Installation Instructions

  1. Clone the Repository:

    git clone https://github.com/ChrAtt1/Sequencing-Data-Analysis-Framework.git
    cd Sequencing-Data-Analysis-Framework
  2. Install Dependencies:

    chmod +x ./install_dependencies.sh
    ./install_dependencies.sh

    The install_dependencies.sh script will install the following:

    • Conda
    • SAMtools
    • BWA Aligner
    • WhatsHap
    • Nanofilt
    • minimap2
    • fastq-filter

    (Links for installation guides and repositories were last accessed on 23 June 2024.)

Initial Configuration

Before the first start, modify the permissions of the scripts to make them executable:

chmod +x ./sequ_data_framework_Illumina.sh
chmod +x ./sequ_data_framework_ONT.sh

Insert the variables directly into the shell scripts (sequ_data_framework_Illumina.sh and sequ_data_framework_ONT.sh). Assign your specific file paths to these variables. Example:

#!/bin/bash
# Specify the base path where the data is located
path_base_data="/path/to/your/base/data"
# Specify the path to the input data
input_data="/path/to/your/input/data"
# Provide the path to the reference sequence file (.fa-file)
path_reference_sequence="/path/to/your/reference/sequence.fa"

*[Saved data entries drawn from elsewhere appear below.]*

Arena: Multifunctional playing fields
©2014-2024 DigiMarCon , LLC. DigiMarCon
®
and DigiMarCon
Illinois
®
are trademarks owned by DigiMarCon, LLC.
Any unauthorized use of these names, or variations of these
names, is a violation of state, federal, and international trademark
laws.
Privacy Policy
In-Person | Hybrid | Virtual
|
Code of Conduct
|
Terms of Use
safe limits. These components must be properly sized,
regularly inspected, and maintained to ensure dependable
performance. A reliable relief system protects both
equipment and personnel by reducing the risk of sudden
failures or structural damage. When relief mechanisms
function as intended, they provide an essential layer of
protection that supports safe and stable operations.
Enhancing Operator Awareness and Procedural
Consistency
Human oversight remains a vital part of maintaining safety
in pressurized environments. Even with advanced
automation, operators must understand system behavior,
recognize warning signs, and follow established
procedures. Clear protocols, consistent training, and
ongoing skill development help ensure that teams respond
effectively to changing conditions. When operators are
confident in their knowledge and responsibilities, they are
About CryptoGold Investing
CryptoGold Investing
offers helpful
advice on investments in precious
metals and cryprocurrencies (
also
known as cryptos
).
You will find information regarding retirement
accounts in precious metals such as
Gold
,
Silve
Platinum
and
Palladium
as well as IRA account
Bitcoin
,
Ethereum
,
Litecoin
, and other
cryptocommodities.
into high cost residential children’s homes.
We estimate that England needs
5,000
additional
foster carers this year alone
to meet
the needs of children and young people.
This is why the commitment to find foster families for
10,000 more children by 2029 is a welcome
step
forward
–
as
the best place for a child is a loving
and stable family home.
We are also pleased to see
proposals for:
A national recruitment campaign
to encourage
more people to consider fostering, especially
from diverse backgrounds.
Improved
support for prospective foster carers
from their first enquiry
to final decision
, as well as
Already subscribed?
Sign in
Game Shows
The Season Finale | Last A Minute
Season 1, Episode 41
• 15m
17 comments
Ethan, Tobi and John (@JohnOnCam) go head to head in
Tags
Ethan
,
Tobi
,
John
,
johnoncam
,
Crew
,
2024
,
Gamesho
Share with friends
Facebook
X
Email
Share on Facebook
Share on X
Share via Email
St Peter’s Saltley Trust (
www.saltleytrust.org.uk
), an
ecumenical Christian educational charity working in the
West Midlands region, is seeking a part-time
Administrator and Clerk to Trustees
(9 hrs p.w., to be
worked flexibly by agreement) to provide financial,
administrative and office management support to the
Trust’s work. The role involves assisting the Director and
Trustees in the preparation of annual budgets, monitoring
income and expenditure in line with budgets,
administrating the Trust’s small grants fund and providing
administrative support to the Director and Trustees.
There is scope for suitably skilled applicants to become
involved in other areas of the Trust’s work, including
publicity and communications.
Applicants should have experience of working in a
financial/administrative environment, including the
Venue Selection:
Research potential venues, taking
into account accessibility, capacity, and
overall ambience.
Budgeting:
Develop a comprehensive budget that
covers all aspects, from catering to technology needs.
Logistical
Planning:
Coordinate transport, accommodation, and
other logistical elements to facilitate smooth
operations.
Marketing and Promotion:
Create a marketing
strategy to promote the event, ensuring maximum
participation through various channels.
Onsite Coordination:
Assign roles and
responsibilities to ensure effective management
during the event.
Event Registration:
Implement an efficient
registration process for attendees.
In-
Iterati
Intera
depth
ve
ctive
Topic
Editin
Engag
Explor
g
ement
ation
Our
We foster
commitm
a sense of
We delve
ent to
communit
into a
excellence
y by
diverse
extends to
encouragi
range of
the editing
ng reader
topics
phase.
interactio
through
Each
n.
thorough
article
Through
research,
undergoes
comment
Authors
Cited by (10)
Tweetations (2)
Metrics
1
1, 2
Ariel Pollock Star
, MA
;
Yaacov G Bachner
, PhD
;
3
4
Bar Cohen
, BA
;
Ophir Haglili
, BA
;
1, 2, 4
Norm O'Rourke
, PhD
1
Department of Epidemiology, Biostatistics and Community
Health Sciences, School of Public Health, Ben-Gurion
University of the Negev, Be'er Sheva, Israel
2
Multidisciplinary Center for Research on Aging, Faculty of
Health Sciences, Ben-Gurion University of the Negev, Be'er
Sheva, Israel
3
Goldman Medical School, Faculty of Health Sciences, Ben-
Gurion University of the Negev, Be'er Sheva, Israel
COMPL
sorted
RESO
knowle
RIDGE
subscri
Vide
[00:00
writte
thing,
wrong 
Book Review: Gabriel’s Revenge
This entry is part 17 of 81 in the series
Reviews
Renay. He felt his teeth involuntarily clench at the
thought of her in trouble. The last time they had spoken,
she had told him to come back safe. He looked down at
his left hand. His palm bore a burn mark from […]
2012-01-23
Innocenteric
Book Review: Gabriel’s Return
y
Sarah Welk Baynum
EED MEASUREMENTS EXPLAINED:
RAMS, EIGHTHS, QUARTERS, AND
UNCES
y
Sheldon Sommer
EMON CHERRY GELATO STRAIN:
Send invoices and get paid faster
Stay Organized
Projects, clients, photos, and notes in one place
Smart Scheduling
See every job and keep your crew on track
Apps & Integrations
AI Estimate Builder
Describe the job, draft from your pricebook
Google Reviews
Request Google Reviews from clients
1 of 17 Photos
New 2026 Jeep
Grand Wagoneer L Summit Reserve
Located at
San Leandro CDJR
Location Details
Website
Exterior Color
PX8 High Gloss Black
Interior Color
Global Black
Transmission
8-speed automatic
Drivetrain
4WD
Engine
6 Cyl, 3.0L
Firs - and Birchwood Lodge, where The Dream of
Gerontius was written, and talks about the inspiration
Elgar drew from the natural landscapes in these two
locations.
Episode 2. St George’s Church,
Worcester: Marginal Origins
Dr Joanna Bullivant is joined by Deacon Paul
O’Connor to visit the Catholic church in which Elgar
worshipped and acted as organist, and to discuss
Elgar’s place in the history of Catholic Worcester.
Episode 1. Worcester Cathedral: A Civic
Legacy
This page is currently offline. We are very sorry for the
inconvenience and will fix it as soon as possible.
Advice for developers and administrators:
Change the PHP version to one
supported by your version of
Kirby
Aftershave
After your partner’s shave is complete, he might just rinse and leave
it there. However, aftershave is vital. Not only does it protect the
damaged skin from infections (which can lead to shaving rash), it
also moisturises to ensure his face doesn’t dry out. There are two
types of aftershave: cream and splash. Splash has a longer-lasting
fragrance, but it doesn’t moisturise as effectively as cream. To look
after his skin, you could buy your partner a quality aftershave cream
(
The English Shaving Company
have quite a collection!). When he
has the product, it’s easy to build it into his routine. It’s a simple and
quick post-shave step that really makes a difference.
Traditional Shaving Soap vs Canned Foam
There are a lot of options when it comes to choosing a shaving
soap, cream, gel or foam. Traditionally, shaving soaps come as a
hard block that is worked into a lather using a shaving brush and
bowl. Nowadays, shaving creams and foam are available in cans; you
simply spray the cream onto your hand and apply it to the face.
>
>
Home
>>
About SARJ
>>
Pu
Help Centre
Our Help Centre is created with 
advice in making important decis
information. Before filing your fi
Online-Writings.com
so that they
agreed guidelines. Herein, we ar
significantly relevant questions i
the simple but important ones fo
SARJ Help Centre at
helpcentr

Replace the placeholder paths (/path/to/your/...) with the actual paths on your system.

Running the Scripts

To run the scripts, use the following commands in the terminal:

./sequ_data_framework_Illumina.sh
./sequ_data_framework_ONT.sh

Ensure you have the necessary permissions and that the paths specified in the scripts are correct before execution.

Genotype Analyzer

Genotype Analyzer is a Python-based application designed to analyze genotype data using various settings and methods. The application provides a graphical user interface (GUI) built with Tkinter, enabling users to input necessary files, configure settings, and perform genotype analysis.

Features

  • Load and parse settings from an Excel file
  • Browse and select files and folders through the GUI
  • Configure sequencing methods and amplicon settings
  • Validate input paths and settings
  • Perform genotype building, merging, and analysis
  • Display progress with a progress bar
  • Measure and print execution time for each step

Requirements

  • Python 3.8+
  • Pandas
  • Tkinter
  • Linux
  • Pycharm

Installation

Install Dependencies

Use pip to install the required libraries:

pip install pandas
pip install math
pip install collections
pip install datetime
pip install scipy
pip install numpy
pip install re
pip install shutil
pip install openpyxl
pip install tkinter

Running the Application

For Linux

python GenotypeAnalyzer.py

For Windows

Run the GenotypeAnalyzer.exe file.

Usage

  1. Load the Settings File:

    The application expects an Excel file named Setting_Genotype-Analyzer.xlsx with two sheets:

    • Sequencing Method Setting
    • Amplicon Setting
  2. Configure Settings:

    • Use the GUI to browse and select the necessary files and folders for the datasets and reference sequence as well es the additional settings.
    • Configure the sequencing methods and amplicon settings as needed.
    • Choose between analyzing VCF files (Option A) or using previous Genotype Analyzer output Excel files (Option B).
  3. Run the Analysis:

    • Click the "Analyse Genotypes" button to start the analysis process.
    • The application will validate the input paths and settings before proceeding.
    • Progress is displayed with a progress bar, and execution times for each step are printed in the console.